What the exercise asks — Copy every line of the records below where the word "that" occurs.

Entries shown —
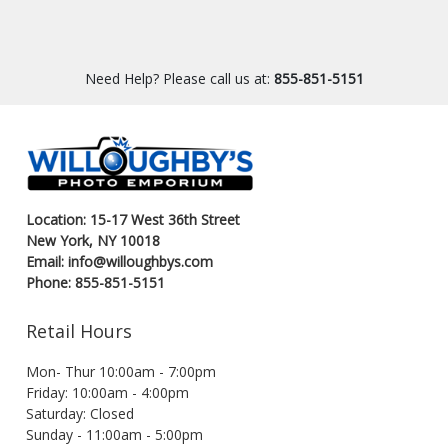
Need Help? Please call us at:
855-851-5151
Location: 15-17 West 36th Street
New York, NY 10018
Email: info@willoughbys.com
Phone: 855-851-5151
Retail Hours
Mon- Thur 10:00am - 7:00pm
Friday: 10:00am - 4:00pm
Saturday: Closed
Sunday - 11:00am - 5:00pm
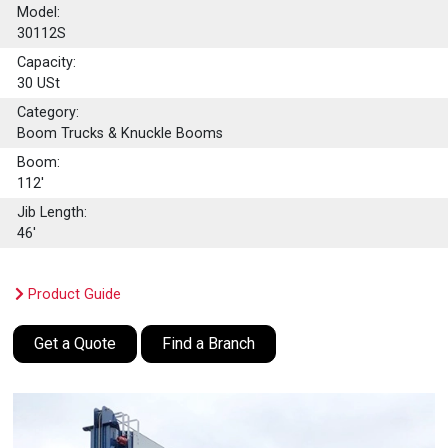
Model:
30112S
Capacity:
30
USt
Category:
Boom Trucks & Knuckle Booms
Boom:
112'
Jib Length:
46'
Product Guide
Get a Quote
Find a Branch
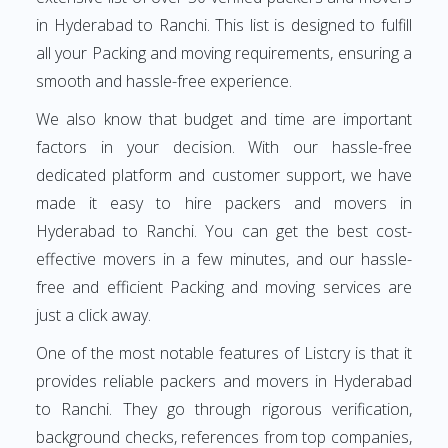
in Hyderabad to Ranchi. This list is designed to fulfill
all your Packing and moving requirements, ensuring a
smooth and hassle-free experience.
We also know that budget and time are important
factors in your decision. With our hassle-free
dedicated platform and customer support, we have
made it easy to hire packers and movers in
Hyderabad to Ranchi. You can get the best cost-
effective movers in a few minutes, and our hassle-
free and efficient Packing and moving services are
just a click away.
One of the most notable features of Listcry is that it
provides reliable packers and movers in Hyderabad
to Ranchi. They go through rigorous verification,
background checks, references from top companies,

Response below —
We also know that budget and time are important
One of the most notable features of Listcry is that it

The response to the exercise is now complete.